INSTRUCTIONS TO FOLLOW - Look through the listing below and write out exactly the lines from the line with "formazione della seconda annualità in" to the line with "complessivamente più di mille iscritti.", both included, and no others.

DATA SUPPLIED -
**********
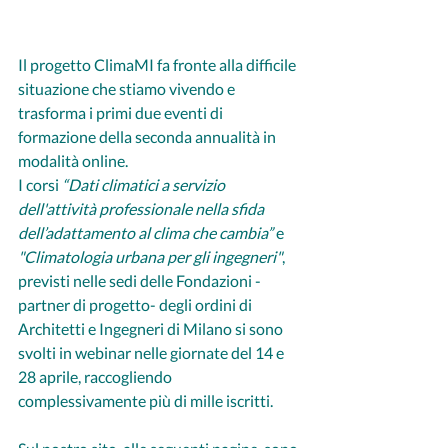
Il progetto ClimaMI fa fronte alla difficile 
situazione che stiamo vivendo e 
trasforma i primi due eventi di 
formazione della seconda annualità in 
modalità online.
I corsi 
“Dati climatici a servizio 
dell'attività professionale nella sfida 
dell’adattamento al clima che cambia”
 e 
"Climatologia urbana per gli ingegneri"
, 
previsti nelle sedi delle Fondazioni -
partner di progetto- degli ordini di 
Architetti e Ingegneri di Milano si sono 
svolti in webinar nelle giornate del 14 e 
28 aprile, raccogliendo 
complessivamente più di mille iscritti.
**********
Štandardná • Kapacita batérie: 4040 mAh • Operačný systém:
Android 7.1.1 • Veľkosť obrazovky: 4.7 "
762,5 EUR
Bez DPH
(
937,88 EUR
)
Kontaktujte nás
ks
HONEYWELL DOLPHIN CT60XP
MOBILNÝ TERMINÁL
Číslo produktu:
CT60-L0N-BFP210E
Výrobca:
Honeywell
**********
TASK OUTPUT -
formazione della seconda annualità in 
modalità online.
I corsi 
“Dati climatici a servizio 
dell'attività professionale nella sfida 
dell’adattamento al clima che cambia”
 e 
"Climatologia urbana per gli ingegneri"
, 
previsti nelle sedi delle Fondazioni -
partner di progetto- degli ordini di 
Architetti e Ingegneri di Milano si sono 
svolti in webinar nelle giornate del 14 e 
28 aprile, raccogliendo 
complessivamente più di mille iscritti.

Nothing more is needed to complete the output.